From the second-floor corridor, a lush, narrow bamboo garden emerges from the framed courtyard below, with lamplight reflecting off the bamboo leaves and moss, evoking a timeless vision of Huizhou.
Looking upward from the ground floor, the ceiling’s glass surface reflects the bamboo, drifting like still water. The ordinary households of Huizhou’s long streets and alleys reappear, with ancestral elegance and the never-ending sounds of children reading, as if the passage of time has paused. From a different perspective, the bamboo grove and ceiling become a piece of contemporary art, drawing inspiration from nature, seamlessly blending into the rustic ambiance.
Another rectangular opening hovers above the U-shaped wine cellar and the surrounding tables. The cellar, clear as glass, reflects light that once again echoes the imagery of water, while elegant branch-shaped floor lamps cast a soft, spreading glow. As the eye is drawn upwards, the modern elements gradually dissolve into a blur of hanging paper lanterns, with dappled grey walls and the flickering shadows of trees.
Further up, a clean and clear sky forms the backdrop at the farthest point of view, rain blending everything into one. Time, landscape, earth, sky, and people all merge as the gaze ascends—surrounded by the world, stirred at the core.

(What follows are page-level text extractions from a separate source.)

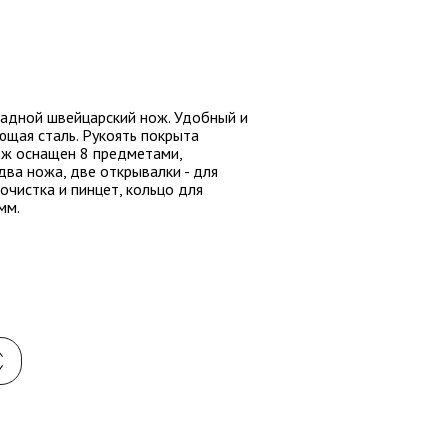
ладной швейцарский нож. Удобный и
ющая сталь. Рукоять покрыта
Нож оснащен 8 предметами,
два ножа, две открывалки - для
очистка и пинцет, кольцо для
мм.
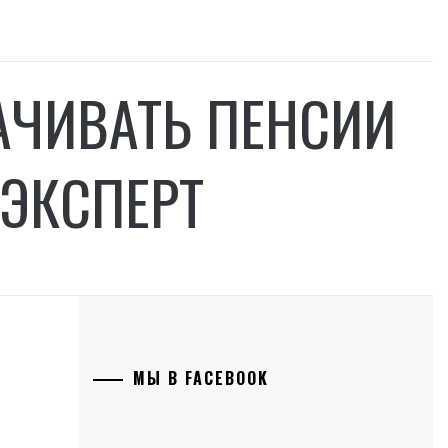
АЧИВАТЬ ПЕНСИИ
 ЭКСПЕРТ
МЫ В FACEBOOK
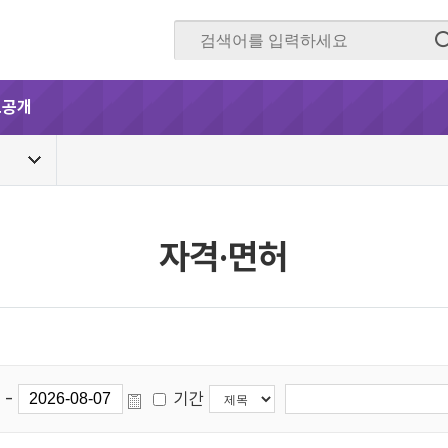
보공개
자격·면허
-
기간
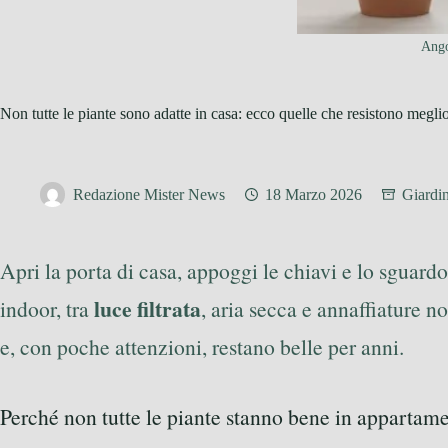
Ango
Non tutte le piante sono adatte in casa: ecco quelle che resistono megli
Redazione Mister News
18 Marzo 2026
Giardi
Apri la porta di casa, appoggi le chiavi e lo sguar
luce filtrata
indoor, tra
, aria secca e annaffiature 
e, con poche attenzioni, restano belle per anni.
Perché non tutte le piante stanno bene in appartam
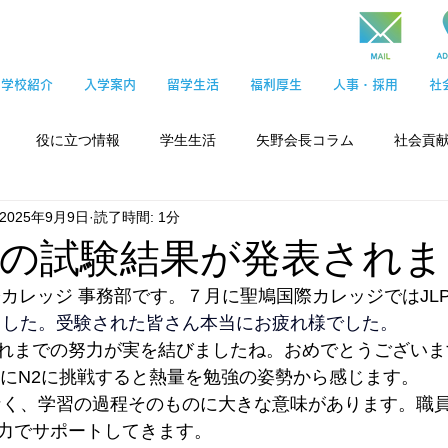
学校紹介
入学案内
留学生活
福利厚生
人事・採用
社
役に立つ情報
学生生活
矢野会長コラム
社会貢
2025年9月9日
読了時間: 1分
 7月の試験結果が発表され
カレッジ 事務部です。７月に聖鳩国際カレッジではJLP
ました。受験された皆さん本当にお疲れ様でした。
れまでの努力が実を結びましたね。おめでとうございま
2月にN2に挑戦すると熱量を勉強の姿勢から感じます。
でなく、学習の過程そのものに大きな意味があります。職
力でサポートしてきます。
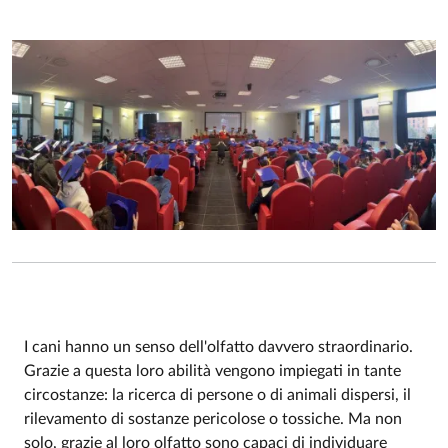
I cani hanno un senso dell'olfatto davvero straordinario.
Grazie a questa loro abilità vengono impiegati in tante
Event description
circostanze: la ricerca di persone o di animali dispersi, il
rilevamento di sostanze pericolose o tossiche. Ma non
solo, grazie al loro olfatto sono capaci di individuare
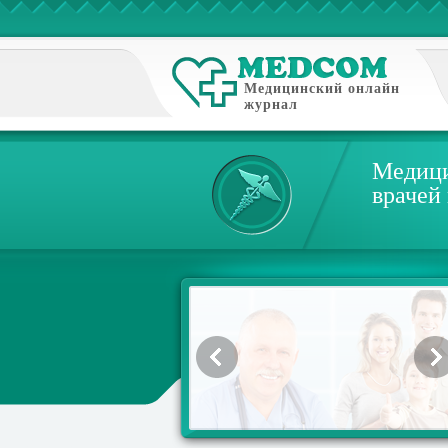
Медицинский онлайн
журнал
Медици
врачей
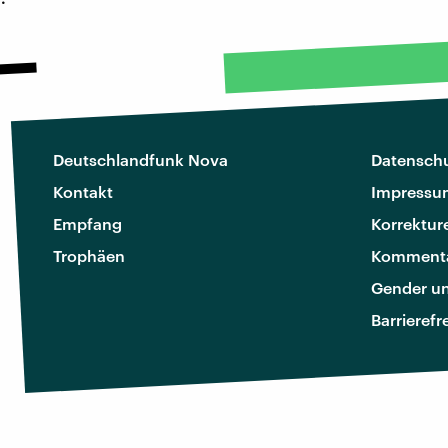
Deutschlandfunk Nova
Datenschu
Kontakt
Impressu
Empfang
Korrektur
Trophäen
Kommenta
Gender u
Barrierefr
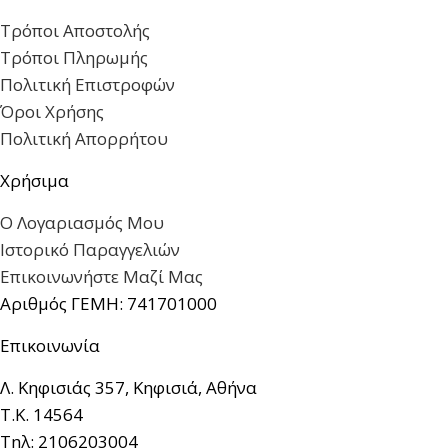
Τρόποι Αποστολής
Τρόποι Πληρωμής
Πολιτική Επιστροφών
Όροι Χρήσης
Πολιτική Απορρήτου
Χρήσιμα
Ο Λογαριασμός Μου
Ιστορικό Παραγγελιών
Επικοινωνήστε Μαζί Μας
Αριθμός ΓΕΜΗ: 741701000
Επικοινωνία
Λ. Κηφισιάς 357, Κηφισιά, Αθήνα
Τ.Κ. 14564
Τηλ: 2106203004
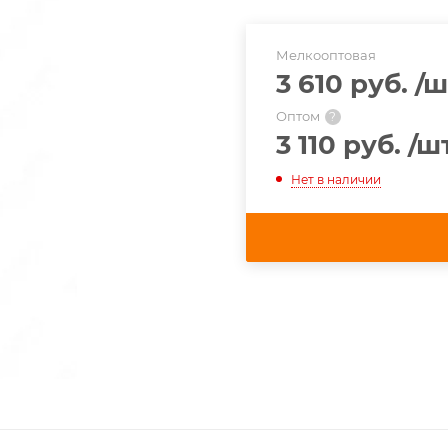
Мелкооптовая
3 610 руб.
/ш
Оптом
?
3 110 руб.
/ш
Нет в наличии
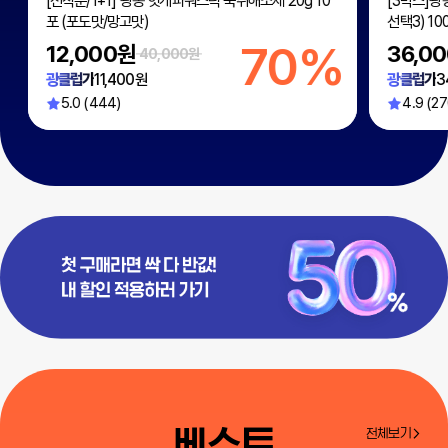
[선착순/1+1] 광동 헛개파워스틱 숙취해소제 20g 10
[3박스]광
포 (포도맛/망고맛)
선택3) 100
%
70%
12,000원
36,0
40,000원
광클럽가
11,400원
광클럽가
3
5.0 (444)
4.9 (27
베스트
전체보기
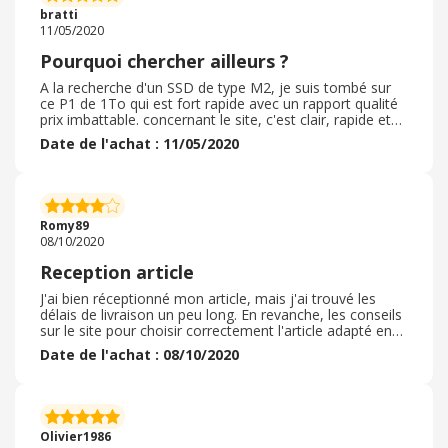
bratti
11/05/2020
Pourquoi chercher ailleurs ?
A la recherche d'un SSD de type M2, je suis tombé sur
ce P1 de 1To qui est fort rapide avec un rapport qualité
prix imbattable. concernant le site, c'est clair, rapide et
efficace et surtout... . le prix était plus bas sur le site du
Date de l'achat : 11/05/2020
constructeur que chez les revendeurs !!! ! pas de promo
en cours mais, j'ai créé un compte chez eux et j'ai passé
commande... La livraison fut rapide et l'emballage
conforme pour un produit nickel ! Je ne vois pas l'interet
d'aller voir ailleurs alors Je recommande ce site
Romy89
08/10/2020
Reception article
J'ai bien réceptionné mon article, mais j'ai trouvé les
délais de livraison un peu long. En revanche, les conseils
sur le site pour choisir correctement l'article adapté en
fonction du matériel dans lequel il est prévu de l'installer
Date de l'achat : 08/10/2020
est très bien. J'ai pu commander mon disque SSD très
facilement en indiquant le modèle de mon ordinateur
portable à un prix très raisonnable. Je n'ai pas encore
installé le SSD dans mon ordinateur car je ne l'ai reçu
qu'avant hier, mais j'espère que les informations que j'ai
Olivier1986
reçu sur le site seront les bonnes et que l'installation se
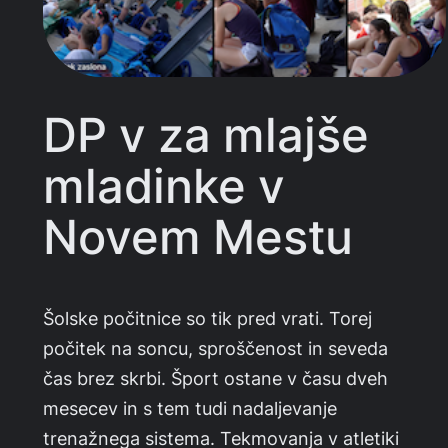
DP v za mlajše
mladinke v
Novem Mestu
Šolske počitnice so tik pred vrati. Torej
počitek na soncu, sproščenost in seveda
čas brez skrbi. Šport ostane v času dveh
mesecev in s tem tudi nadaljevanje
trenažnega sistema. Tekmovanja v atletiki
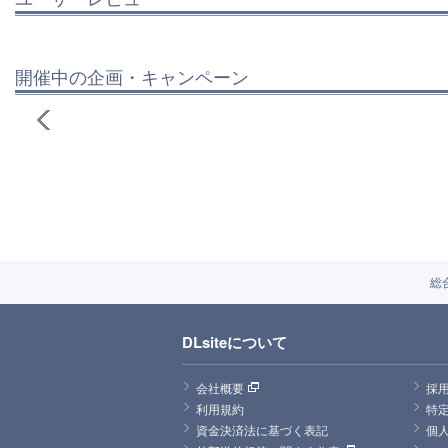
開催中の企画・キャンペーン
総
DLsiteについて
会社概要
採
利用規約
特
資金決済法に基づく表記
個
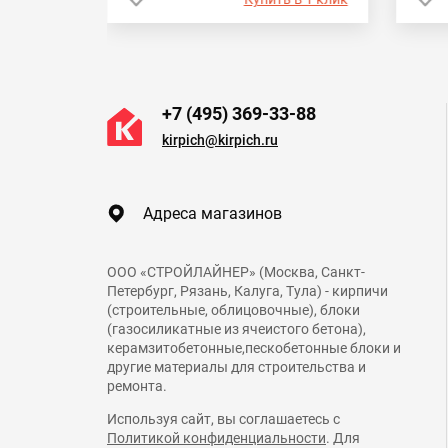
+7 (495) 369-33-88
kirpich@kirpich.ru
Адреса магазинов
ООО «СТРОЙЛАЙНЕР» (Москва, Санкт-
Петербург, Рязань, Калуга, Тула) - кирпичи
(строительные, облицовочные), блоки
(газосиликатные из ячеистого бетона),
керамзитобетонные,пескобетонные блоки и
другие материалы для строительства и
ремонта.
Используя сайт, вы соглашаетесь с
Политикой конфиденциальности
. Для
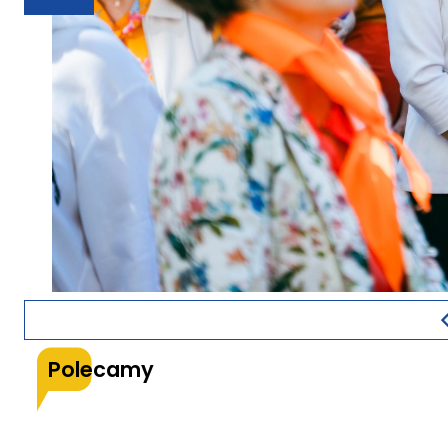
Polecamy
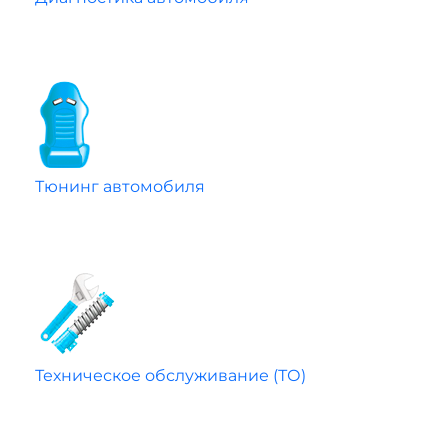
Тюнинг автомобиля
Техническое обслуживание (ТО)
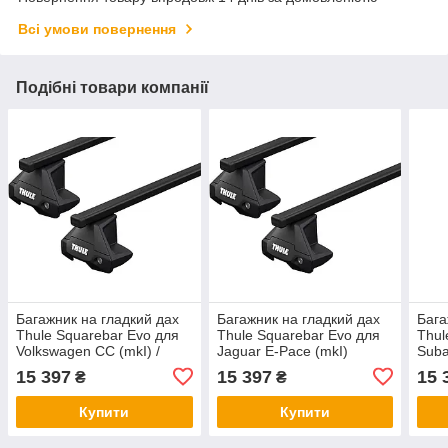
Всі умови повернення
Подібні товари компанії
Багажник на гладкий дах
Багажник на гладкий дах
Бага
Thule Squarebar Evo для
Thule Squarebar Evo для
Thul
Volkswagen CC (mkI) /
Jaguar E-Pace (mkI)
Suba
Passat CC (mkI) 2008-
2017→ (TH 7124-7105-
(сед
15 397
15 397
15 
₴
₴
2017 (TH 7124-7105-5086)
5159)
(mkI
7105
Купити
Купити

Stillness in dwelling, inspiration in wandering
Stepping inside from beneath the wooden roof, symbolic of the Nine Palaces cosmology, one immediately feels a sense of wandering, as though embarking on a leisurely circuit. The structure of the space is profoundly quiet, yet the experience is one of constant flow. Its silence is one of resonance, evoking memory. As Woolf once described, fragments enter one's vision and consciousness “like countless grains of dust falling without end”—here, the space defies fixation.
The golden bricks are still, while the light is diffused; the windows are still, but the trees rustle; the screen paintings are still, yet the contemplative mind flows. Wherever one stands, the space has a sense of depth and movement. Sloped horsehead walls, deconstructed ruyi gates, columns, and latticed windows appear and disappear in layers. Wood, stone, paper, lacquer—these materials, with their rich textures, construct the scene, and more importantly, they build emotion.
Ascending to the tea room requires climbing a few steps, with orderly arrays of green bricks lining the walls. Sunlight pours in, and it feels as though one has entered a passage where time and space compress and distort. Time may fly or stand still, anything seems possible. After this brief detachment, the view suddenly opens up.
The display shelves, featuring traditional baskets, hint at the grandeur of Huizhou, while through the latticework, the tea room quietly awaits its guests at the end of the journey.
The journey can begin anywhere and pause at any moment. Once the space was in use, the staff were the first to notice how it “changes throughout the day.” Between dwelling and wandering, stillness and movement, reality and illusion, the cycle of contemplation never ceases.
The rich and fresh ingredients from the folds of Anhui’s mountains and rivers have always nourished the land. In the days of the Huizhou merchants, slow-boiling was a necessity for those long voyages, and thus Huizhou cuisine became known for its skill with fire. Four hundred years later, this dedication to time and effort forms the core of Meng Du Hui , and this commitment is reflected in the design of the space itself.
Today, Meng Du Hui is often fully booked during holidays. Beyond the flavors of Huizhou, it is perhaps the dreamlike atmosphere, the seamless blend with nature, the poetic beauty of mountains reflected in the furniture, and the inner freedom found by city dwellers that leave visitors longing to return.